◆ TASK REQUIREMENTS: When you copy the entries, match them exactly and omit the pictures.

◆ DATASET ENTRIES:

* * * * * * *

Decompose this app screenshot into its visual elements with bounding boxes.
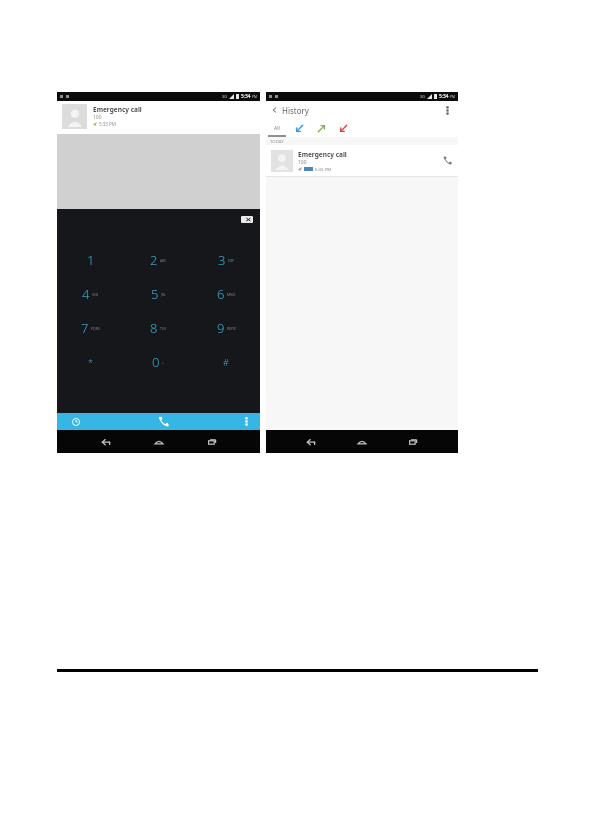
staticText: 3 bbox=[218, 251, 226, 269]
staticText: 5:33 PM bbox=[315, 166, 332, 172]
button[interactable]: 9 bbox=[192, 311, 260, 345]
staticText: JKL bbox=[161, 292, 166, 297]
button[interactable]: Outgoing calls bbox=[310, 119, 332, 137]
button[interactable]: Recent apps bbox=[201, 430, 223, 453]
staticText: 5:34 bbox=[439, 93, 449, 100]
button[interactable]: Emergency call bbox=[57, 101, 260, 134]
button[interactable]: More options bbox=[441, 101, 453, 119]
button[interactable]: Back bbox=[271, 106, 279, 114]
button[interactable]: 7 bbox=[57, 311, 124, 345]
staticText: DEF bbox=[228, 258, 235, 263]
staticText: 5:33 PM bbox=[99, 121, 116, 127]
staticText: 5 bbox=[151, 285, 159, 303]
staticText: PM bbox=[252, 95, 257, 99]
staticText: TUV bbox=[160, 326, 167, 331]
button[interactable]: More options bbox=[232, 413, 260, 430]
button[interactable]: Call bbox=[95, 413, 232, 430]
button[interactable]: Call history bbox=[57, 413, 95, 430]
button[interactable]: 3 bbox=[192, 243, 260, 277]
staticText: 1 bbox=[87, 251, 95, 269]
button[interactable]: # bbox=[192, 345, 260, 379]
staticText: + bbox=[162, 360, 164, 365]
button[interactable]: * bbox=[57, 345, 124, 379]
staticText: History bbox=[282, 105, 309, 116]
staticText: ABC bbox=[160, 258, 167, 263]
button[interactable]: Emergency call bbox=[266, 145, 458, 176]
staticText: PQRS bbox=[91, 326, 100, 331]
staticText: 9 bbox=[217, 319, 225, 337]
staticText: # bbox=[223, 356, 229, 368]
button[interactable]: Incoming calls bbox=[288, 119, 310, 137]
staticText: * bbox=[88, 356, 93, 368]
button[interactable]: 6 bbox=[192, 277, 260, 311]
button[interactable]: 4 bbox=[57, 277, 124, 311]
button[interactable]: Back bbox=[95, 430, 117, 453]
staticText: Emergency call bbox=[93, 105, 142, 114]
staticText: WXYZ bbox=[227, 326, 236, 331]
staticText: 0 bbox=[152, 353, 160, 371]
button[interactable]: Back bbox=[300, 430, 322, 453]
staticText: 100 bbox=[298, 159, 307, 166]
staticText: 5:34 bbox=[241, 93, 251, 100]
staticText: 8 bbox=[150, 319, 158, 337]
button[interactable]: 5 bbox=[124, 277, 192, 311]
staticText: MNO bbox=[227, 292, 236, 297]
button[interactable]: Missed calls bbox=[332, 119, 354, 137]
staticText: 2 bbox=[150, 251, 158, 269]
button[interactable]: Backspace bbox=[241, 216, 253, 223]
button[interactable]: Recent apps bbox=[402, 430, 424, 453]
button[interactable]: All bbox=[266, 119, 288, 137]
staticText: 3G bbox=[222, 94, 227, 99]
staticText: All bbox=[274, 125, 280, 132]
button[interactable]: 8 bbox=[124, 311, 192, 345]
button[interactable]: 0 bbox=[124, 345, 192, 379]
staticText: 3G bbox=[420, 94, 425, 99]
button[interactable]: Home bbox=[148, 430, 170, 453]
staticText: 7 bbox=[81, 319, 89, 337]
button[interactable]: 1 bbox=[57, 243, 124, 277]
button[interactable]: Home bbox=[351, 430, 373, 453]
staticText: TODAY bbox=[270, 138, 284, 144]
staticText: PM bbox=[450, 95, 455, 99]
staticText: 6 bbox=[217, 285, 225, 303]
staticText: GHI bbox=[92, 292, 99, 297]
staticText: 100 bbox=[93, 114, 102, 121]
button[interactable]: Call back bbox=[436, 145, 458, 176]
button[interactable]: 2 bbox=[124, 243, 192, 277]
staticText: 4 bbox=[82, 285, 90, 303]
staticText: Emergency call bbox=[298, 150, 347, 159]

* * * * * * *

◆ RESPONSE:
Decompose this app screenshot into its visual elements with bounding boxes.
staticText: 3 bbox=[218, 251, 226, 269]
staticText: 5:33 PM bbox=[315, 166, 332, 172]
button[interactable]: 9 bbox=[192, 311, 260, 345]
staticText: JKL bbox=[161, 292, 166, 297]
button[interactable]: Outgoing calls bbox=[310, 119, 332, 137]
button[interactable]: Recent apps bbox=[201, 430, 223, 453]
staticText: 5:34 bbox=[439, 93, 449, 100]
button[interactable]: Emergency call bbox=[57, 101, 260, 134]
button[interactable]: More options bbox=[441, 101, 453, 119]
button[interactable]: Back bbox=[271, 106, 279, 114]
button[interactable]: 7 bbox=[57, 311, 124, 345]
staticText: DEF bbox=[228, 258, 235, 263]
staticText: 5:33 PM bbox=[99, 121, 116, 127]
staticText: 5 bbox=[151, 285, 159, 303]
staticText: PM bbox=[252, 95, 257, 99]
staticText: TUV bbox=[160, 326, 167, 331]
button[interactable]: More options bbox=[232, 413, 260, 430]
button[interactable]: Call bbox=[95, 413, 232, 430]
button[interactable]: Call history bbox=[57, 413, 95, 430]
button[interactable]: 3 bbox=[192, 243, 260, 277]
staticText: 1 bbox=[87, 251, 95, 269]
button[interactable]: # bbox=[192, 345, 260, 379]
staticText: + bbox=[162, 360, 164, 365]
button[interactable]: * bbox=[57, 345, 124, 379]
staticText: History bbox=[282, 105, 309, 116]
staticText: ABC bbox=[160, 258, 167, 263]
button[interactable]: Emergency call bbox=[266, 145, 458, 176]
staticText: PQRS bbox=[91, 326, 100, 331]
staticText: 9 bbox=[217, 319, 225, 337]
staticText: # bbox=[223, 356, 229, 368]
button[interactable]: Incoming calls bbox=[288, 119, 310, 137]
staticText: * bbox=[88, 356, 93, 368]
button[interactable]: 6 bbox=[192, 277, 260, 311]
button[interactable]: 4 bbox=[57, 277, 124, 311]
button[interactable]: Back bbox=[95, 430, 117, 453]
staticText: Emergency call bbox=[93, 105, 142, 114]
staticText: WXYZ bbox=[227, 326, 236, 331]
staticText: 0 bbox=[152, 353, 160, 371]
button[interactable]: Back bbox=[300, 430, 322, 453]
staticText: 100 bbox=[298, 159, 307, 166]
staticText: 5:34 bbox=[241, 93, 251, 100]
staticText: 8 bbox=[150, 319, 158, 337]
button[interactable]: 5 bbox=[124, 277, 192, 311]
staticText: MNO bbox=[227, 292, 236, 297]
button[interactable]: Missed calls bbox=[332, 119, 354, 137]
staticText: 2 bbox=[150, 251, 158, 269]
button[interactable]: Backspace bbox=[241, 216, 253, 223]
button[interactable]: Recent apps bbox=[402, 430, 424, 453]
button[interactable]: All bbox=[266, 119, 288, 137]
staticText: 3G bbox=[222, 94, 227, 99]
staticText: All bbox=[274, 125, 280, 132]
button[interactable]: 8 bbox=[124, 311, 192, 345]
button[interactable]: 0 bbox=[124, 345, 192, 379]
staticText: 3G bbox=[420, 94, 425, 99]
button[interactable]: Home bbox=[148, 430, 170, 453]
staticText: 7 bbox=[81, 319, 89, 337]
button[interactable]: 1 bbox=[57, 243, 124, 277]
button[interactable]: Home bbox=[351, 430, 373, 453]
staticText: TODAY bbox=[270, 138, 284, 144]
staticText: PM bbox=[450, 95, 455, 99]
staticText: 6 bbox=[217, 285, 225, 303]
staticText: GHI bbox=[92, 292, 99, 297]
staticText: 100 bbox=[93, 114, 102, 121]
button[interactable]: Call back bbox=[436, 145, 458, 176]
button[interactable]: 2 bbox=[124, 243, 192, 277]
staticText: 4 bbox=[82, 285, 90, 303]
staticText: Emergency call bbox=[298, 150, 347, 159]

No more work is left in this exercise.